One student asked what to do about writer’s block, and Saunders invoked Wallace’s idea that it is really a case of having set artificially too high standards. “If you drop your standards enough, you can always write. Having writer’s block, on some level, is not having confidence in revision,” Saunders concluded. Another student who had spent the previous day’s English class discussing Fox 8 and the commencement speech Congratulations, by the way, both by Saunders, asked, “Would you recommend writing about what you know, or what you want to write about?” Saunders used his Civilwarland in Bad Decline as an example of a story that diverges from lived experience on one level, but explained, “If you live your life fully with eyes and heart open, anything you write will reflect what you know.” Another classmate observed that the character Fox 8 had a similar perspective on fatherhood to Saunders in his speech, and asked if the character was based off himself. “Oh, yeah, sure. Totally…did Fox 8 have kids?” he laughed. “The dirty little secret is you’re always basing it off yourself.”
Saunders extemporaneously edited two sentences for the crowd, one so mundane or irrelevant that he pared it down to nothing but the character’s name. With another, he expanded provocatively from, “Bill was a jerk,” to “Bill snapped at the young barista who reminded him of his dead ex-wife.” The sentence elicited both laughs and sympathetic moans from the audience, and Saunders smiled, “Poor Bill; Poor barista,” implying that now a real story was emerging. Saunders said that he wanted the relationship between author and reader to be an intimate conversation “where you’re always leaning into me like a friend.” On the one hand, eliminating a redundant word eliminates condescension: “When I cut it down I’m telling you I respect you.” On the other, when he added closely observed detail and took away short-hand clichés, Saunders said the work becomes “more interesting, kinder, when your eyes and ears are open to the world.”
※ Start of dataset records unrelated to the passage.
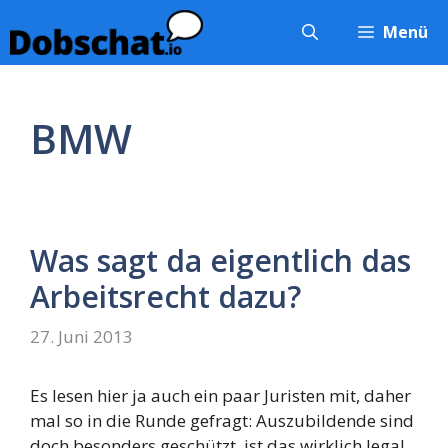
Zum
Menü
Inhalt
springen
BMW
Was sagt da eigentlich das
Arbeitsrecht dazu?
27. Juni 2013
Es lesen hier ja auch ein paar Juristen mit, daher
mal so in die Runde gefragt: Auszubildende sind
doch besonders geschützt, ist das wirklich legal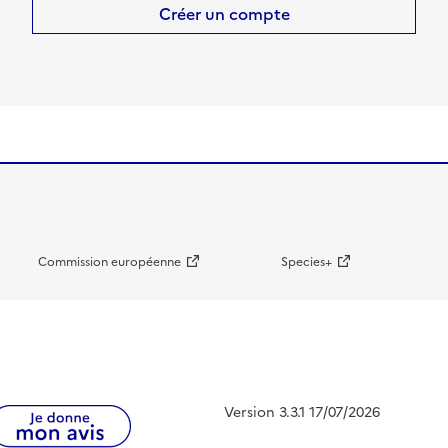
Créer un compte
Commission européenne
Species+
Version 3.3.1 17/07/2026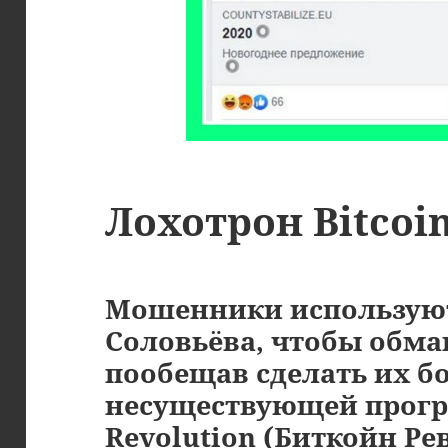
Лохотрон Bitcoin
Мошенники использую
Соловьёва, чтобы обма
пообещав сделать их 
несуществующей прогр
Revolution (Биткойн Ре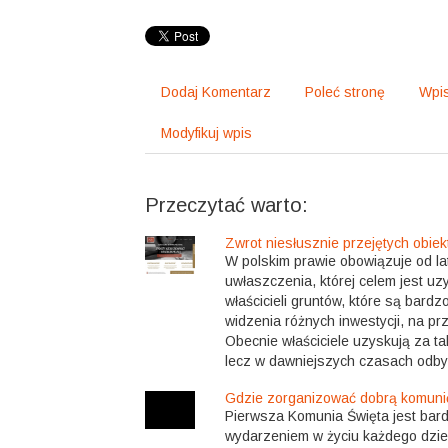
Dodaj Komentarz
Poleć stronę
Wpis
Modyfikuj wpis
Przeczytać warto:
Zwrot niesłusznie przejętych obie
W polskim prawie obowiązuje od lat
uwłaszczenia, której celem jest u
właścicieli gruntów, które są bard
widzenia różnych inwestycji, na pr
Obecnie właściciele uzyskują za ta
lecz w dawniejszych czasach odbyw
Gdzie zorganizować dobrą komuni
Pierwsza Komunia Święta jest ba
wydarzeniem w życiu każdego dzie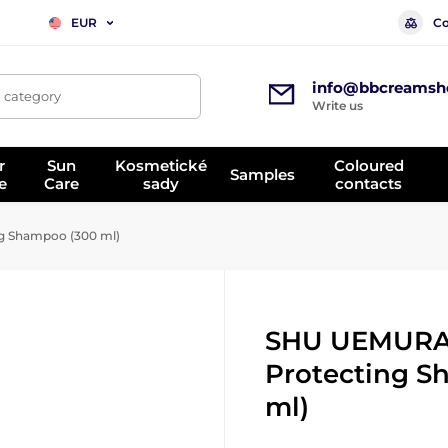
Co
EUR
info@bbcreamsh
, category
Write us
r
Sun
Kosmetické
Coloured
Samples
e
Care
sady
contacts
g Shampoo (300 ml)
SHU UEMURA 
Protecting S
ml)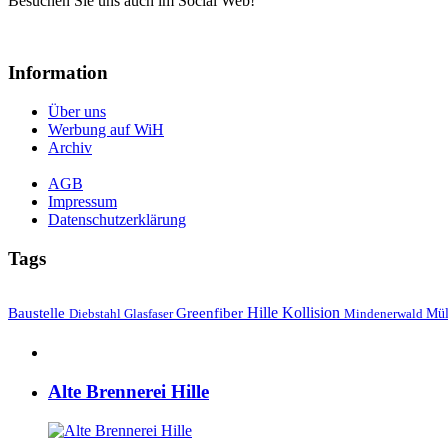
Besuchen Sie uns auch im Social Web!
Information
Über uns
Werbung auf WiH
Archiv
AGB
Impressum
Datenschutzerklärung
Tags
Hille
Baustelle
Greenfiber
Kollision
Mül
Diebstahl
Mindenerwald
Glasfaser
Alte Brennerei Hille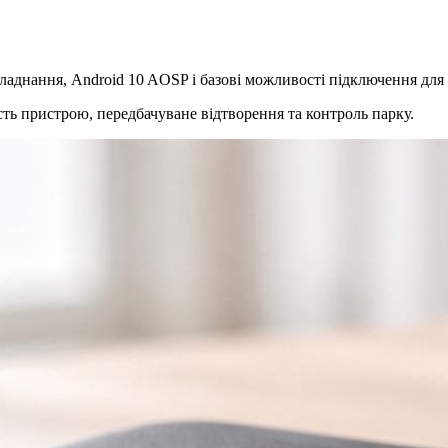
бладнання, Android 10 AOSP і базові можливості підключення для
сть пристрою, передбачуване відтворення та контроль парку.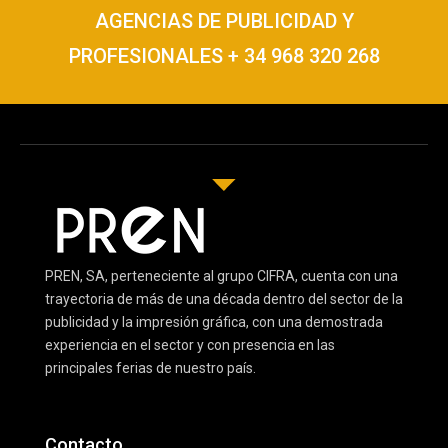
AGENCIAS DE PUBLICIDAD Y
PROFESIONALES + 34 968 320 268
PREN, SA, perteneciente al grupo CIFRA, cuenta con una
trayectoria de más de una década dentro del sector de la
publicidad y la impresión gráfica, con una demostrada
experiencia en el sector y con presencia en las
principales ferias de nuestro país.
Contacto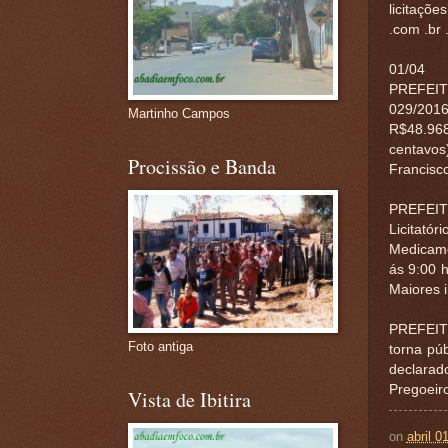
licitaçõe
.com .br 
01/04
PREFEIT
029/201
Martinho Campos
R$48.968
centavos)
Procissão e Banda
Francisco
PREFEIT
Licitat
Medicame
ás 9:00 h
Maiores i
PREFEIT
Foto antiga
torna pú
declarad
Pregoeiro
Vista de Ibitira
on
abril 0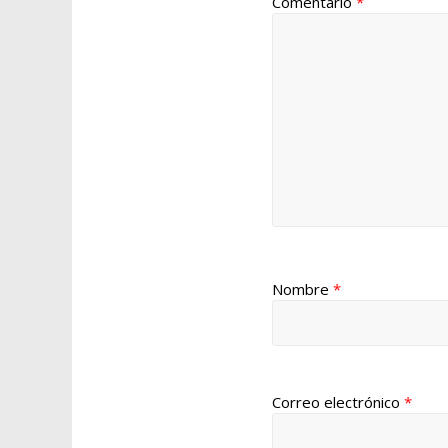
Comentario
*
Nombre
*
Correo electrónico
*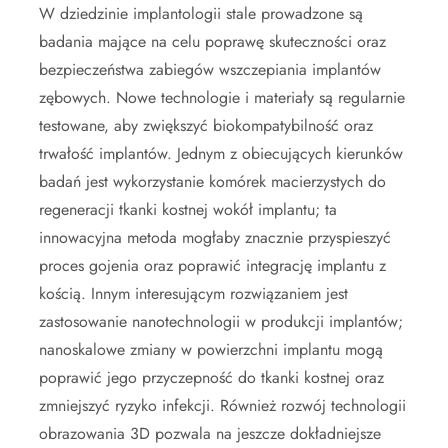
W dziedzinie implantologii stale prowadzone są
badania mające na celu poprawę skuteczności oraz
bezpieczeństwa zabiegów wszczepiania implantów
zębowych. Nowe technologie i materiały są regularnie
testowane, aby zwiększyć biokompatybilność oraz
trwałość implantów. Jednym z obiecujących kierunków
badań jest wykorzystanie komórek macierzystych do
regeneracji tkanki kostnej wokół implantu; ta
innowacyjna metoda mogłaby znacznie przyspieszyć
proces gojenia oraz poprawić integrację implantu z
kością. Innym interesującym rozwiązaniem jest
zastosowanie nanotechnologii w produkcji implantów;
nanoskalowe zmiany w powierzchni implantu mogą
poprawić jego przyczepność do tkanki kostnej oraz
zmniejszyć ryzyko infekcji. Również rozwój technologii
obrazowania 3D pozwala na jeszcze dokładniejsze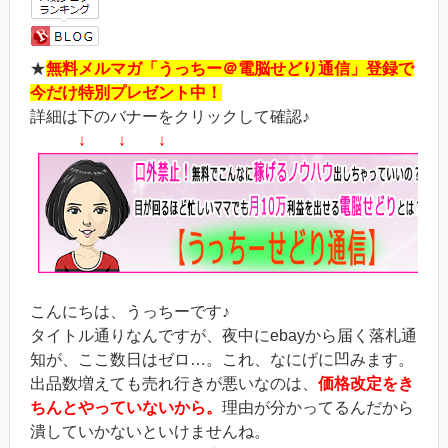
★
無料メルマガ「うっちー＠電脳せどり通信」登録で
今だけ特別プレゼント中！
詳細は下のバナーをクリックして確認♪
↓ ↓ ↓
こんにちは、うっちーです♪
タイトル通りなんですが、夜中にebayから届く落札通
知が、ここ数日はゼロ…。これ、なにげに凹みます。
出品数増えても売れ行きが悪いなのは、
価格改定をき
ちんとやっていないから。
理由が分かってるんだから
潰していかないといけませんね。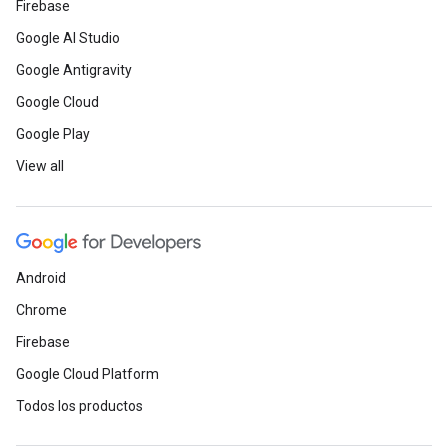
Firebase
Google AI Studio
Google Antigravity
Google Cloud
Google Play
View all
Android
Chrome
Firebase
Google Cloud Platform
Todos los productos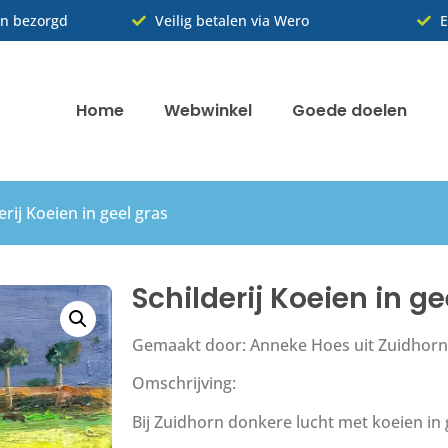
n bezorgd
Veilig betalen via Wero
E
Home
Webwinkel
Goede doelen
erij Koeien in geel gras
Schilderij Koeien in ge
Gemaakt door: Anneke Hoes uit Zuidhorn
Omschrijving:
Bij Zuidhorn donkere lucht met koeien in 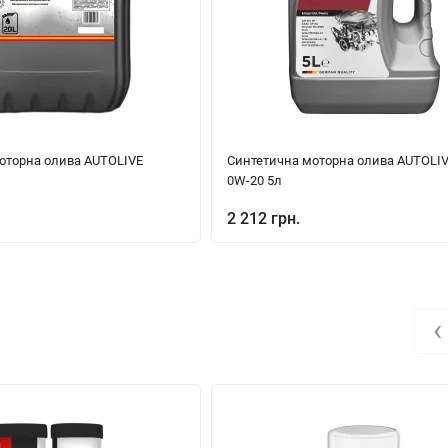
оторна олива AUTOLIVE
Синтетична моторна олива AUTOLIVE
0W-20 5л
2 212 грн.
‹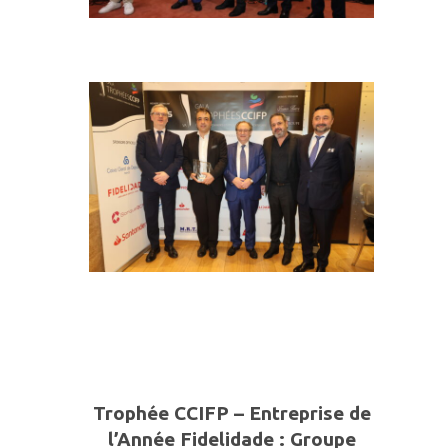
Trophée CCIFP – Entreprise de
l’Année
Fidelidade
:
Groupe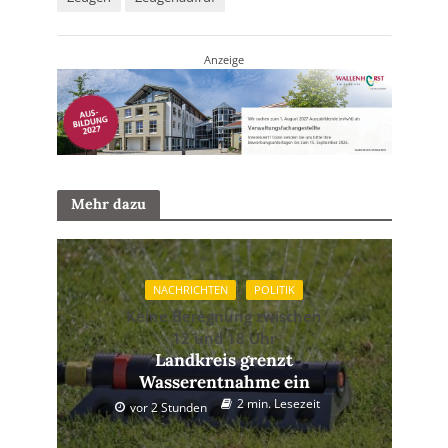
Anzeige
Mehr dazu
NACHRICHTEN
POLITIK
Keine Beregnung zwischen
12 und 18 Uhr
Landkreis grenzt
Wasserentnahme ein
2 min. Lesezeit
vor 2 Stunden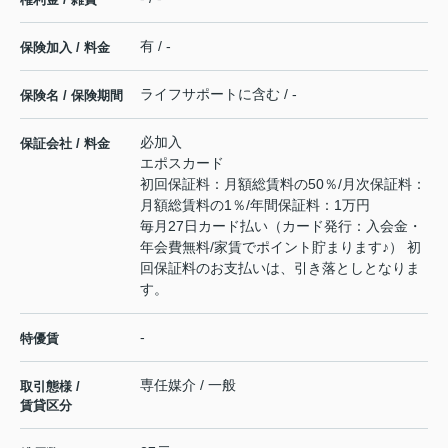
有 / -
保険加入 / 料金
ライフサポートに含む / -
保険名 / 保険期間
必加入
保証会社 / 料金
エポスカード
初回保証料：月額総賃料の50％/月次保証料：
月額総賃料の1％/年間保証料：1万円
毎月27日カード払い（カード発行：入会金・
年会費無料/家賃でポイント貯まります♪） 初
回保証料のお支払いは、引き落としとなりま
す。
-
特優賃
専任媒介 / 一般
取引態様 /
賃貸区分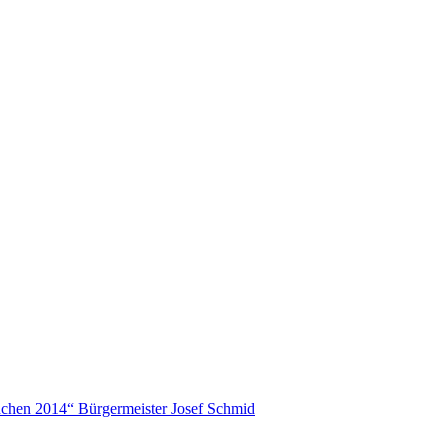
chen 2014“ Bürgermeister Josef Schmid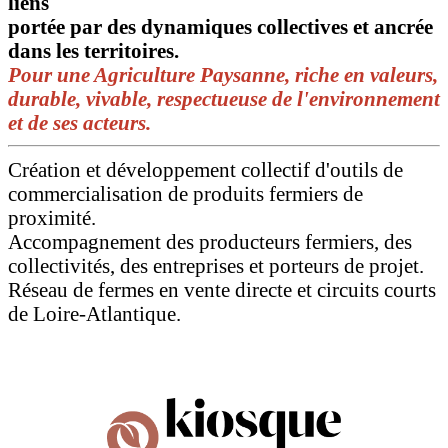
liens
portée par des dynamiques collectives et ancrée
dans les territoires.
Pour une Agriculture Paysanne, riche en valeurs,
durable, vivable, respectueuse de l'environnement
et de ses acteurs.
Création
et développement collectif d'outils de
commercialisation de produits fermiers de
proximité.
Accompagnement des producteurs fermiers, des
collectivités, des entreprises et porteurs de projet.
Réseau de fermes en vente directe et circuits courts
de Loire-Atlantique.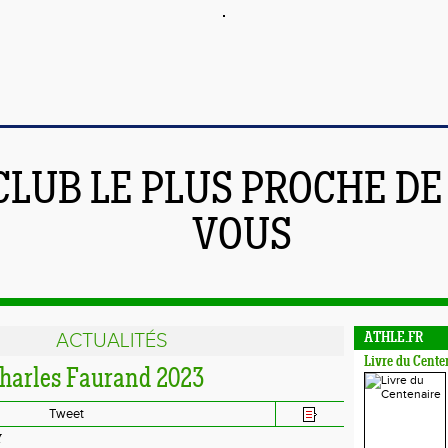
CLUB LE PLUS PROCHE DE
VOUS
ACTUALITÉS
ATHLE.FR
Livre du Cente
harles Faurand 2023
Tweet
Y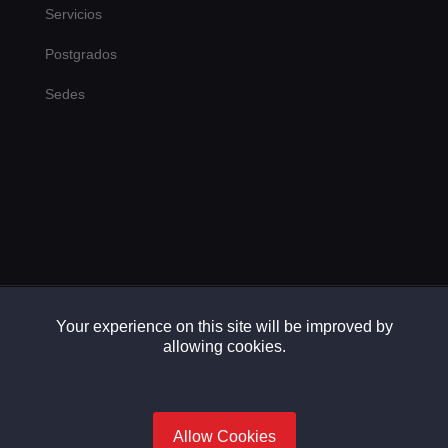
Servicios
Postgrados
Sedes
Your experience on this site will be improved by
Copyright © 2026. Universidad Alejandro Humboldt
allowing cookies.
made by
Ponemus
Allow Cookies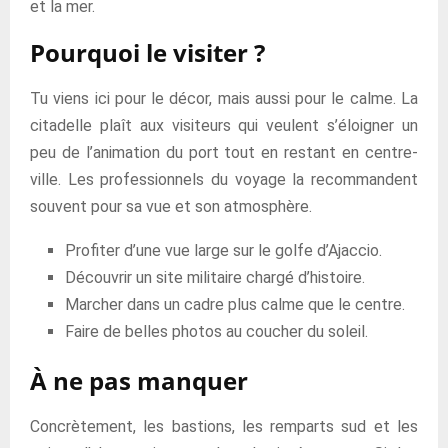
et la mer.
Pourquoi le visiter ?
Tu viens ici pour le décor, mais aussi pour le calme. La
citadelle plaît aux visiteurs qui veulent s’éloigner un
peu de l’animation du port tout en restant en centre-
ville. Les professionnels du voyage la recommandent
souvent pour sa vue et son atmosphère.
Profiter d’une vue large sur le golfe d’Ajaccio.
Découvrir un site militaire chargé d’histoire.
Marcher dans un cadre plus calme que le centre.
Faire de belles photos au coucher du soleil.
À ne pas manquer
Concrètement, les bastions, les remparts sud et les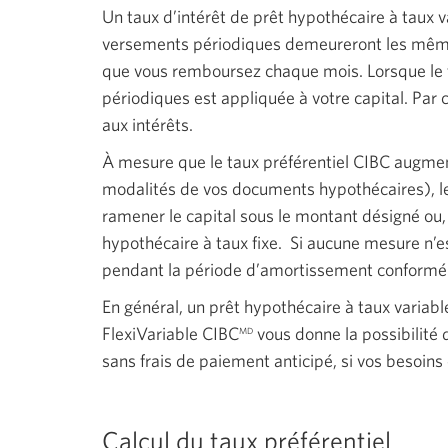
Un taux d’intérêt de prêt hypothécaire à taux v
versements périodiques demeureront les mê
que vous remboursez chaque mois. Lorsque le t
périodiques est appliquée à votre capital. Par
aux intérêts.
À mesure que le taux préférentiel CIBC augmen
modalités de vos documents hypothécaires), les
ramener le capital sous le montant désigné ou
hypothécaire à taux fixe. Si aucune mesure n’
pendant la période d’amortissement conformém
En général, un prêt hypothécaire à taux variab
FlexiVariable
CIBC
vous donne la possibilité 
MD
sans frais de paiement anticipé, si vos besoins
Calcul du taux préférentiel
After the class bell rang, many students lingered to speak with Saunders, take pictures, and get books signed. Others had already been on the Internet to read more Saunders after being inspired in Betsy Ford’s AP English class, and some inquired about attending the KWLS open sessions on Sunday afternoon. One young man asked, “How do you not get frustrated? I struggle to be patient, and I push it away.” Saunders suggested that maybe it was part of his process. “Let yourself push it away, but then make yourself return to it after ten minutes. Ask yourself, what happened just before I pushed it away? Writing isn’t you,” he continued, “It’s just something you do. Issues are not really problems. Do your best. Approach with love and kindness. Writing is supposed to be fun, joyful, alive. Joy, not fear, is really useful, and nothing is intellectually hefty unless you’re having a good time.”
There is so much more great material from Saunders’ talk Friday at the high school, so if you see any teenagers in the San Carlos later this weekend, be sure to ask them for their personal highlights.
Many thanks to KWHS teachers Betsy Ford, Cameron Murray, and Kristen Kapfer.
2 thoughts on “George Saunders at Key West High School”
Melinda Goodman says:
This is a great report on Saunders’ visit to the class. Wish I’d been there.
Michael Curry says:
Key West High School class of 1972. Mrs. Widener would be so proud to see this happening at KWHS.